When a user adds a skill, plugin, or MCP-connected tool to an AI agent, a quiet assumption takes hold: the description they read is a faithful representation of what the code will do. That assumption is wrong — structurally, systematically, and by design of current protocols. Skills execute with implicit user-level trust and no runtime capability confinement. Every adversary type exploiting agentic AI today is, at root, exploiting this same condition. This piece names that condition the Consent Gap, maps the adversary behaviors that exploit it, and anchors the analysis in current research and authoritative frameworks.
In traditional software, a permission prompt tells users what an application will access — the camera, the contacts list, the filesystem. The user reads the prompt and makes a decision. The operating system enforces a boundary between the described permission and the actual system call. Consent has a technical correlate: the permission model enforces it. In current agentic AI architectures, this correlation breaks down entirely.
What Consent Actually Means in Agentic Systems
LLM plugins are extensions that, when enabled, are called automatically by the model during user interactions — driven by the model, with no application control over execution. The “description” field of an MCP tool is not a security boundary. It is plain text metadata that an LLM incorporates into its reasoning context.
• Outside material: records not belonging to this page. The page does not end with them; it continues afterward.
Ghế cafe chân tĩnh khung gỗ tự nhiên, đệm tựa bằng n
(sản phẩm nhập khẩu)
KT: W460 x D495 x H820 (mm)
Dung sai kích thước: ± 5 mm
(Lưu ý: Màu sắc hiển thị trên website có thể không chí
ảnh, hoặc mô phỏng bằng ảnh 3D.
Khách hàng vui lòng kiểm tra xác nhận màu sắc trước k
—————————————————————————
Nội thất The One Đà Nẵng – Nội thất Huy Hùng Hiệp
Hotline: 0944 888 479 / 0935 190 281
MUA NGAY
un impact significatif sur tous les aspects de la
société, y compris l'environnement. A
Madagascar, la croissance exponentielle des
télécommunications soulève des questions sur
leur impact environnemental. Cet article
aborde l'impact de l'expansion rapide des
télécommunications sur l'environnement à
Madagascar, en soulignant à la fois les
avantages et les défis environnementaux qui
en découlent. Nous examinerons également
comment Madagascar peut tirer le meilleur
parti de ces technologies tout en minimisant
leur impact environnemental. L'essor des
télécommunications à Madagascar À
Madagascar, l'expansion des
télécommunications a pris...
There is no mechanism that validates whether the code behind a description matches what the description says.
There is no built-in mechanism for MCP Clients or users to cryptographically verify the true origin or authenticity of a tool. Tool names, descriptions, and even claimed provider names within the tool’s metadata can be easily spoofed. A tool can assert claims like “secure,” “official,” or “privacy-preserving” in its human-readable description without any underlying mechanism to validate these assertions.
The user consents to a description. The agent executes code. Nothing in between enforces their correspondence.
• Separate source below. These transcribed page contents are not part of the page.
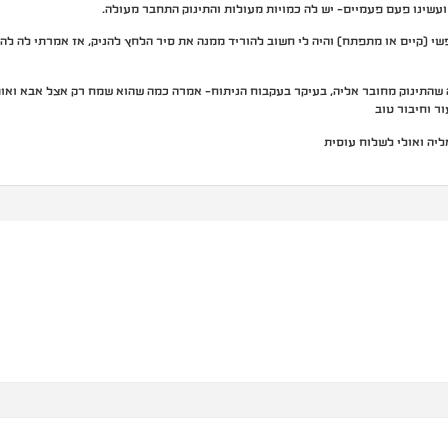
ועשינו פעם פעמיים- יש לה כמויות מעולות והתינוק התחבר מעולה.
שי (קיים או מתפתח) והיה לי חשוב להוריד ממנה את סיר הלחץ להניק, אז אמרתי לה לה
שהתינוק מחובר אליה, בעיקר בעקבוח הניתוח- אמרה כמה שהוא שמח רק אצל אבא ואותו 
ר וחיבור טוב
יה ואולי לשלוח עוסית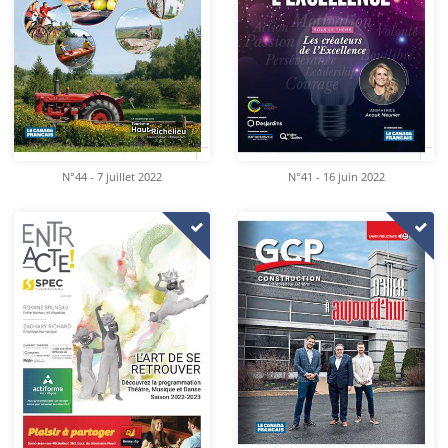
N°44 - 7 juillet 2022
N°41 - 16 juin 2022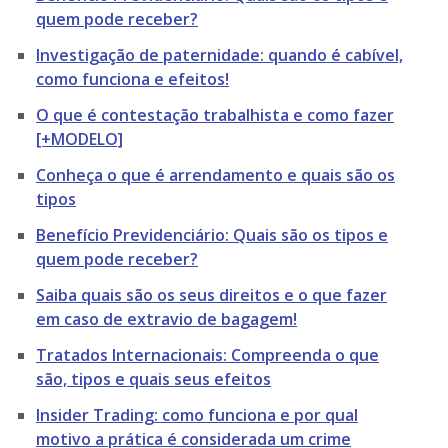
quem pode receber?
Investigação de paternidade: quando é cabível,
como funciona e efeitos!
O que é contestação trabalhista e como fazer
[+MODELO]
Conheça o que é arrendamento e quais são os
tipos
Benefício Previdenciário: Quais são os tipos e
quem pode receber?
Saiba quais são os seus direitos e o que fazer
em caso de extravio de bagagem!
Tratados Internacionais: Compreenda o que
são, tipos e quais seus efeitos
Insider Trading: como funciona e por qual
motivo a prática é considerada um crime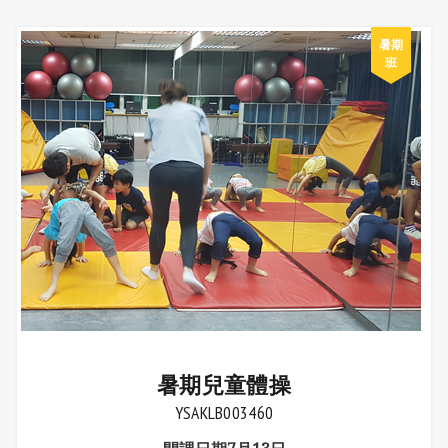
暑期兒童體操
YSAKLB003460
— The Consent Gap, defined structurallyThe Trust Model at Installation Time
When a user installs an MCP server or agentic skill, the security model in place today asks a deceptively simple question: does the description look legitimate? There is no sandboxing of skill capabilities. There is no static analysis of the code against its description. There is no cryptographic attestation that the description and the executable payload were authored together and have not since diverged.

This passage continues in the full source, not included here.